Cash periods 2000-2003. The NSE-only universe was too thin to generate 10 qualifying stocks in the early 2000s. The strategy held cash through the entire 2003 Sensex rally (+79.1%), missing one of India's best years. This is the structural cost of a selective signal: you miss recoveries that happen from deeply depressed levels.
Emerging market liquidity. India's mid-cap segment has thinner order books than US large-caps. Transaction costs are included (size-tiered) but may understate actual execution slippage for large positions in less liquid NSE names.
Survivorship bias. Profiles use current exchange listings. NSE companies that delisted or failed aren't fully tracked through failure.
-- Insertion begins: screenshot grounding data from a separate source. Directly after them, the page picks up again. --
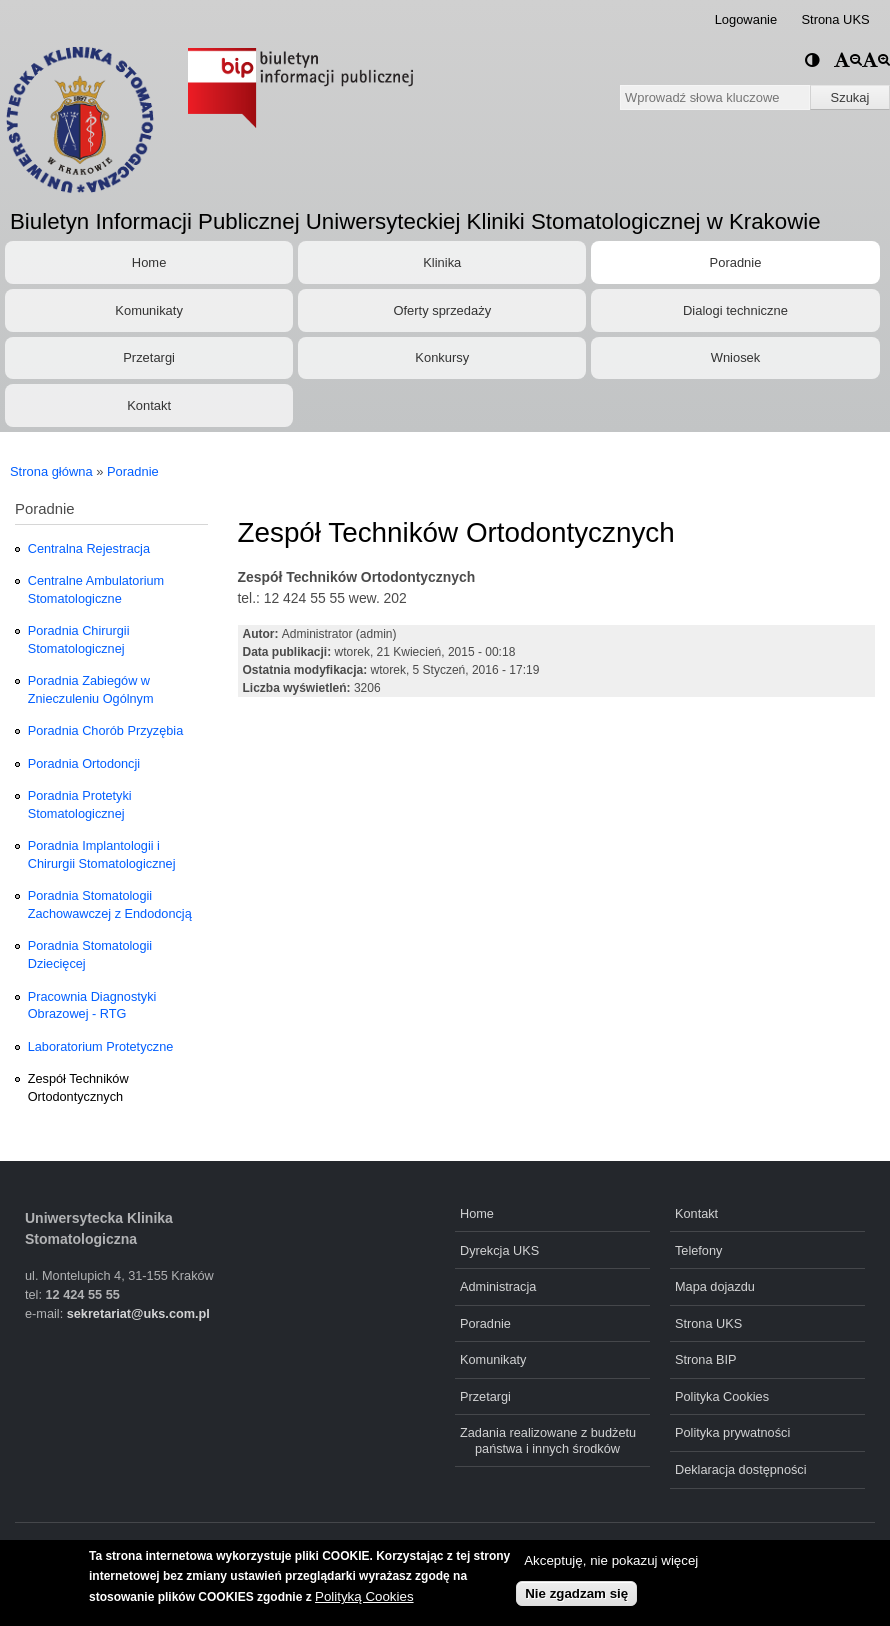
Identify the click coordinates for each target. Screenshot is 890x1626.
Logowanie (746, 19)
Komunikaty (149, 310)
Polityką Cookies (364, 1596)
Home (149, 262)
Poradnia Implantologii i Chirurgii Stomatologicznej (102, 854)
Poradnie (736, 262)
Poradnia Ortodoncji (84, 763)
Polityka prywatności (732, 1432)
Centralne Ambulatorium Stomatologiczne (96, 589)
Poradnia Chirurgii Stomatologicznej (79, 639)
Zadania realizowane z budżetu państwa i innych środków (548, 1440)
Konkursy (442, 357)
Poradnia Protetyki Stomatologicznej (80, 804)
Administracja (498, 1286)
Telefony (698, 1250)
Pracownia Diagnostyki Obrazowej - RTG (92, 1005)
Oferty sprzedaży (442, 310)
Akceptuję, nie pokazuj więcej (611, 1560)
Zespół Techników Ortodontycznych (78, 1087)
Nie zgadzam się (576, 1593)
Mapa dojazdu (715, 1286)
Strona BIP (706, 1359)
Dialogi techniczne (735, 310)
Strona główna (51, 471)
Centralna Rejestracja (89, 548)
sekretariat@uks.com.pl (138, 1313)
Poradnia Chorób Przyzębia (106, 730)
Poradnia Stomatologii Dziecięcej (90, 954)
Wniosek (736, 357)
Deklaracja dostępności (741, 1469)
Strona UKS (835, 19)
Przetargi (149, 357)
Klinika (442, 262)
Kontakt (149, 405)
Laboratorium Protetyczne (101, 1046)
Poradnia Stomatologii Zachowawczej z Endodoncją (110, 904)
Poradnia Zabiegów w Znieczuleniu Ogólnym (91, 689)
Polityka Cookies (722, 1396)
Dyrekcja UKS (499, 1250)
This likely understates historical drawdowns.
Run This Screen Yourself
Current 52-week high proximity screen (Indian stocks):
SELECT
s.symbol,
p.companyName,
p.sector,
ROUND(s.adjClose / MAX(s.high) OVER (
PARTITION BY s.symbol
ORDER BY s.date
ROWS BETWEEN 251 PRECEDING AND CURRENT ROW
), 4) AS proximity_ratio,
ROUND(p.mktCap / 1e9, 2) AS mktcap_bn_inr
FROM stock_eod s
JOIN profile p ON s.symbol = p.symbol
WHERE p.exchange = 'NSE'
AND p.mktCap > 20000000000
AND s.date = (SELECT MAX(date) FROM stock_eod)
QUALIFY ROW_NUMBER() OVER (PARTITION BY s.symbol ORDER BY s.date DESC) = 1
ORDER BY proximity_ratio DESC
LIMIT 30
Run this screen on Ceta Research
The full backtest code (Python + DuckDB) is on GitHub.
Part of a Series
This post is part of our 52-week high proximity global exchange comparison:
- Korea (KSC): 11.4% CAGR, 39% Down Capture
- Thailand (SET): Anchoring Works in Emerging Markets Too
- Japan (JPX): Steady Alpha in a Flat Market
- Global Comparison: 52-Week High Proximity Across Exchanges
References
- George, T. & Hwang, C. (2004). "The 52-Week High and Momentum Investing." Journal of Finance, 59(5), 2145–2176.
- Jegadeesh, N. & Titman, S. (1993). "Returns to Buying Winners and Selling Losers: Implications for Stock Market Efficiency." Journal of Finance, 48(1), 65–91.
- Rouwenhorst, K. (1998). "International Momentum Strategies." Journal of Finance, 53(1), 267–284.
Data: Ceta Research (FMP financial data warehouse). Universe: NSE, market cap > ₹20B. Quarterly rebalance, equal weight, transaction costs included, next-day close execution, 2000–2025. Returns in INR, benchmark Sensex (INR).